→ Task brief
Tell how many lines in the records contain the word "için"; the number alone is the answer.
Task input section start
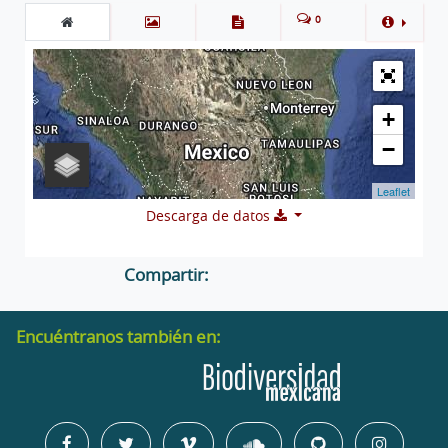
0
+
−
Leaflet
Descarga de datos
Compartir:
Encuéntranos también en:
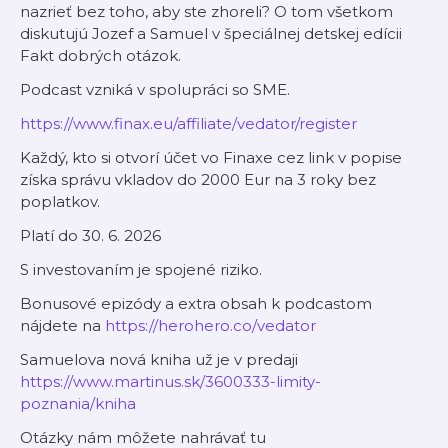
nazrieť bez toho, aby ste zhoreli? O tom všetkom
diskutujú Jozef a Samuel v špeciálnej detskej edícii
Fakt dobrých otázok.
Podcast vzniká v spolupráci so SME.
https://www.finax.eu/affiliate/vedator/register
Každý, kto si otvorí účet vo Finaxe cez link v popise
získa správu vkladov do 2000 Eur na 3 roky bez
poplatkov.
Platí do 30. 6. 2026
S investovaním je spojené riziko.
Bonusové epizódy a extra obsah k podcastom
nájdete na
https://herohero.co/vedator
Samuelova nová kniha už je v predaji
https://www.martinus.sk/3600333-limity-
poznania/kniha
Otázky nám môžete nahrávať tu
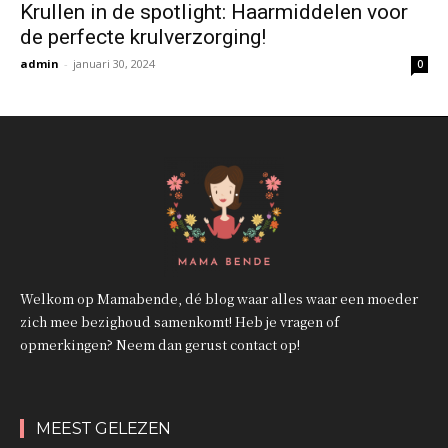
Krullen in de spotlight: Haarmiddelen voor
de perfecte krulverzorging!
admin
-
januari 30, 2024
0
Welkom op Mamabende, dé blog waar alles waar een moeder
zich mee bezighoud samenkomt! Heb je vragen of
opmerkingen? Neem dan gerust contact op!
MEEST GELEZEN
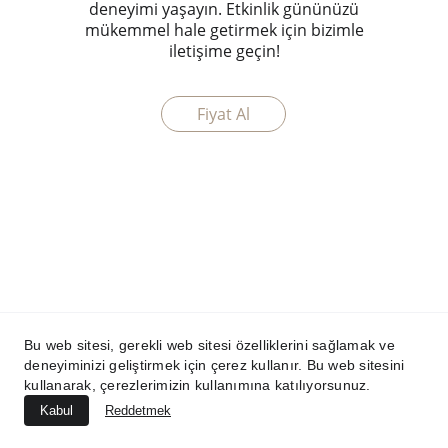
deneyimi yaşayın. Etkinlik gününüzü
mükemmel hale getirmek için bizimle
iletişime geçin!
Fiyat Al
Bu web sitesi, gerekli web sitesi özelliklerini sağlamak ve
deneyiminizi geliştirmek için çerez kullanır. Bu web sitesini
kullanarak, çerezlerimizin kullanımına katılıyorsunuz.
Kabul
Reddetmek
Task input section end
→ Expected output
2